--- START ---

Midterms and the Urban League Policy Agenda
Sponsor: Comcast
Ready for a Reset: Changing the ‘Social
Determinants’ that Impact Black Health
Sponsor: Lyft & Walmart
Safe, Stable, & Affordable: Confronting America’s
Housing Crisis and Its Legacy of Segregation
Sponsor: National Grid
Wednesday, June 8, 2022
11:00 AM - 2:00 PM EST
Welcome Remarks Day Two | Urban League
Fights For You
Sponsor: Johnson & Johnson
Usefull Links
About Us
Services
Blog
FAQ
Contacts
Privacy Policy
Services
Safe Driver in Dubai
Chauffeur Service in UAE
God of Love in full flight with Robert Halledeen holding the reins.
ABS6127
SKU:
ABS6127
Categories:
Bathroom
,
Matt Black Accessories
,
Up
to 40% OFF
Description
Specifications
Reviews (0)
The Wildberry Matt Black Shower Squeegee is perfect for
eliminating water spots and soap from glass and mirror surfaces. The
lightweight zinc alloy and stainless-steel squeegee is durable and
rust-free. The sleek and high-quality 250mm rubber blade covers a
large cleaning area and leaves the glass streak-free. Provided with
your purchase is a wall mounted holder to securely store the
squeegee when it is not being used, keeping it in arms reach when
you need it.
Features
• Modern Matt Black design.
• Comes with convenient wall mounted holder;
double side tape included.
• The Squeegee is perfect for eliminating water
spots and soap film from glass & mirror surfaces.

--- END ---
--- START ---

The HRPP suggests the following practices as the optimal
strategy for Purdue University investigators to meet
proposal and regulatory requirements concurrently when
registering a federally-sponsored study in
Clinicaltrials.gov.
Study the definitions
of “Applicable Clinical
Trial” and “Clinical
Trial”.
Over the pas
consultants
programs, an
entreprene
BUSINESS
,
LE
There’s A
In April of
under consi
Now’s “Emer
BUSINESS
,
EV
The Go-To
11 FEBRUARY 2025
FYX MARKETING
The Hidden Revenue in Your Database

--- END ---
--- START ---

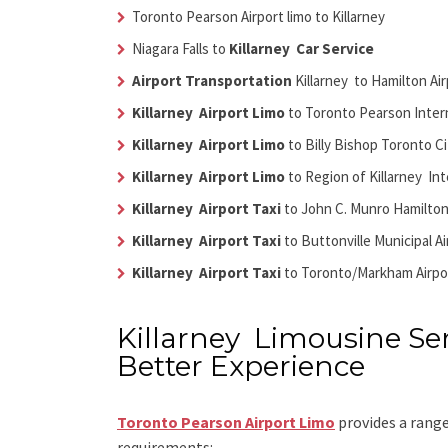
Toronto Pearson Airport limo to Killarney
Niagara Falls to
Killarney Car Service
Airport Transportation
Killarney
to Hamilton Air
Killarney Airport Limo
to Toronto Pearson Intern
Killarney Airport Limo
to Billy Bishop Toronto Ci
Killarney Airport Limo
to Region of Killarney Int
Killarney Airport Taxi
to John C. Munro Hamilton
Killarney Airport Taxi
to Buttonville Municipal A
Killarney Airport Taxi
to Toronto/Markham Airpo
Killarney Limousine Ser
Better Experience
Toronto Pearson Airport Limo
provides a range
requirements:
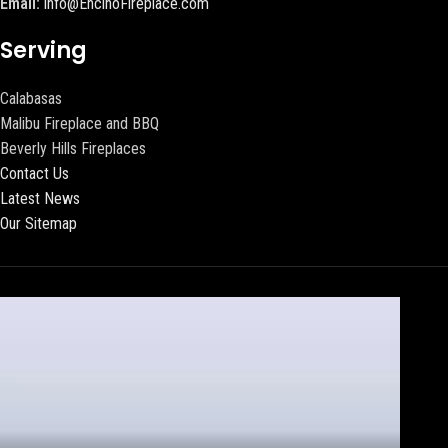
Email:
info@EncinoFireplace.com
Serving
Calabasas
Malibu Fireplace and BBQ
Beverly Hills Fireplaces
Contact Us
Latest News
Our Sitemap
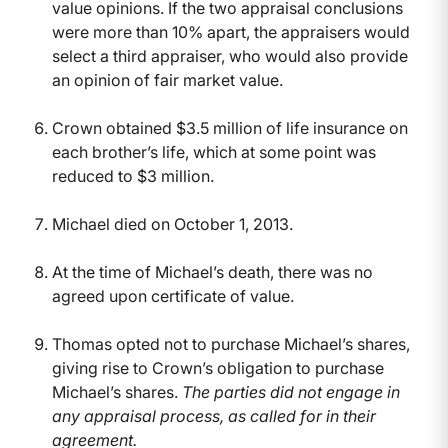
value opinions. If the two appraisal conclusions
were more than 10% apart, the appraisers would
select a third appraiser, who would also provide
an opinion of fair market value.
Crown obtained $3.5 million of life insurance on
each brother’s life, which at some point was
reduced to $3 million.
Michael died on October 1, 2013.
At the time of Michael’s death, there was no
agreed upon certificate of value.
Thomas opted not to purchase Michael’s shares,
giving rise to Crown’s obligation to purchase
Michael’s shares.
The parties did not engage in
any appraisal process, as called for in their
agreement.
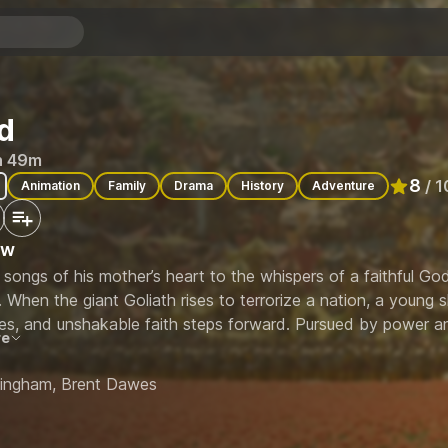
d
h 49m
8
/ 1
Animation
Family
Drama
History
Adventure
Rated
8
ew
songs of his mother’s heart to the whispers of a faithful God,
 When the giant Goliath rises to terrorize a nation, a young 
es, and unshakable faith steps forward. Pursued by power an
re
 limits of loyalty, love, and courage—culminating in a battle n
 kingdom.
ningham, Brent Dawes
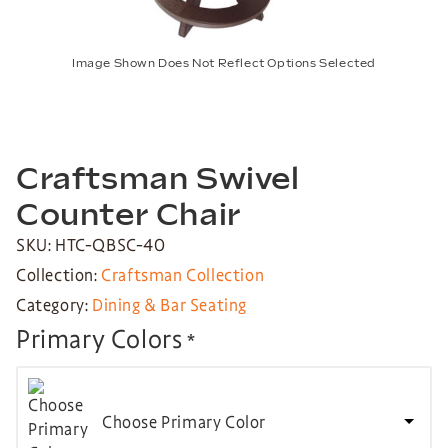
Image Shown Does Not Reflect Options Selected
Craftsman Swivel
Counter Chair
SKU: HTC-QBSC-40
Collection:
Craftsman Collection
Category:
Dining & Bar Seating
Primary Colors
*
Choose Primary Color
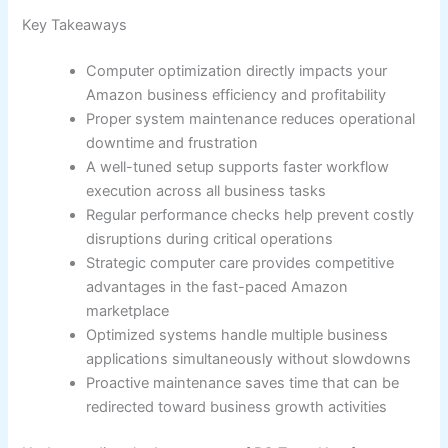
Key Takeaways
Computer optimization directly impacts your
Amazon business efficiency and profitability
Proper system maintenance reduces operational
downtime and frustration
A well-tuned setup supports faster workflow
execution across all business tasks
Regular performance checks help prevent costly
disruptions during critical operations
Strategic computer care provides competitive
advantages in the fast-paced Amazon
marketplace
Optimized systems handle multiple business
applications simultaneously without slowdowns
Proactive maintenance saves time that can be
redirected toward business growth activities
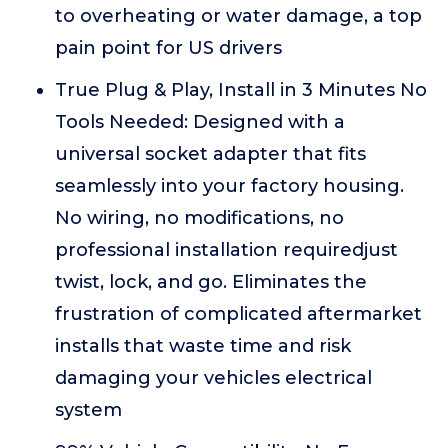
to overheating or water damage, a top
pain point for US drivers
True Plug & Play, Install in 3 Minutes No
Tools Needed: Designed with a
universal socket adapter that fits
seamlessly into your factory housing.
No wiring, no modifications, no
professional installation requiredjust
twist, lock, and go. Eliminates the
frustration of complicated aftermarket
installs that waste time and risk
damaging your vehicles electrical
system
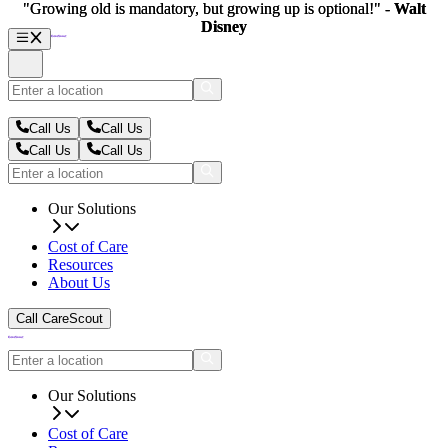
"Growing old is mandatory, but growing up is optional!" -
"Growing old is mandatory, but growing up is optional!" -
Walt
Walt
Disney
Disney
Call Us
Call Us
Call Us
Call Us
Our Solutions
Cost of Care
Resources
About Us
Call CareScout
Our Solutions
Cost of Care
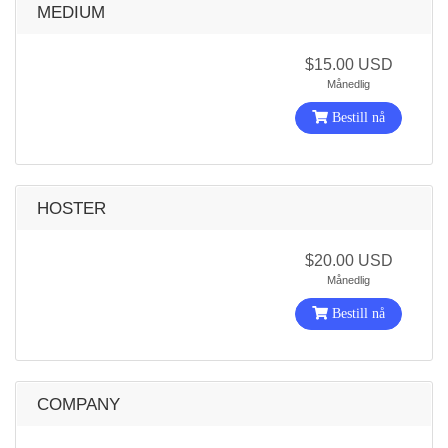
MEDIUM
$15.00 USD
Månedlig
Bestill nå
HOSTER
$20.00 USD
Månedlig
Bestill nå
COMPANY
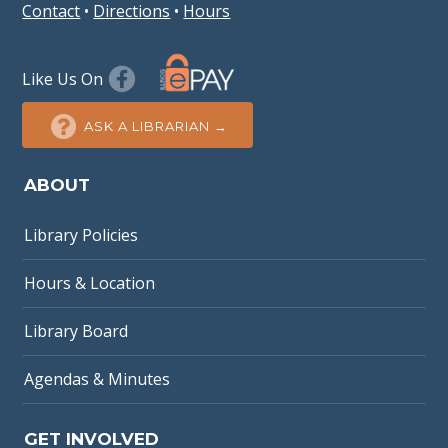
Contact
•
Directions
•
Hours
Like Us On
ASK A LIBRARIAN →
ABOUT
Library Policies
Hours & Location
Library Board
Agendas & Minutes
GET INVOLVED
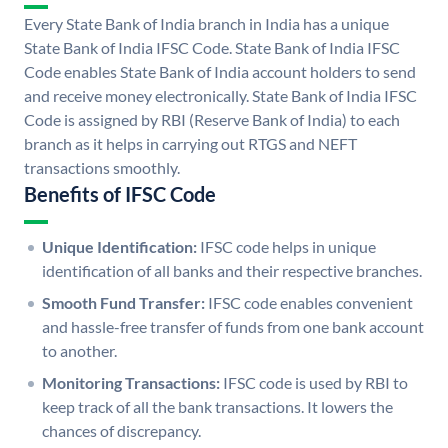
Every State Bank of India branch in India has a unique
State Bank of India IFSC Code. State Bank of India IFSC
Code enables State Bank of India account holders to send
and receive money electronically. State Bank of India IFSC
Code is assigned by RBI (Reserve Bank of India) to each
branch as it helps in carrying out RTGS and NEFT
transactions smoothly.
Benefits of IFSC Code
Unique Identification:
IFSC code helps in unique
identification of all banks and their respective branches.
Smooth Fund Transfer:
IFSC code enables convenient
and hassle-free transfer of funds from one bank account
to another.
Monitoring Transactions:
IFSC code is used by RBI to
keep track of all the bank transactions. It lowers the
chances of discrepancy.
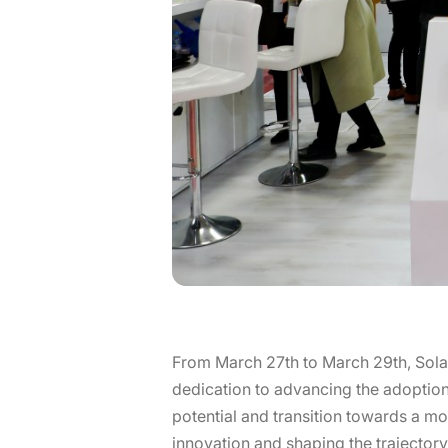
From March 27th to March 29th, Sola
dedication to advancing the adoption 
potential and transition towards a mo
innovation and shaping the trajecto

--- END ---

Of all the entries above, retype exactly the lines from the line with "Midterms and the Urban League Policy Agenda" to the line with "Sponsor: Johnson & Johnson", both included, and no others.

Midterms and the Urban League Policy Agenda
Sponsor: Comcast
Ready for a Reset: Changing the ‘Social
Determinants’ that Impact Black Health
Sponsor: Lyft & Walmart
Safe, Stable, & Affordable: Confronting America’s
Housing Crisis and Its Legacy of Segregation
Sponsor: National Grid
Wednesday, June 8, 2022
11:00 AM - 2:00 PM EST
Welcome Remarks Day Two | Urban League
Fights For You
Sponsor: Johnson & Johnson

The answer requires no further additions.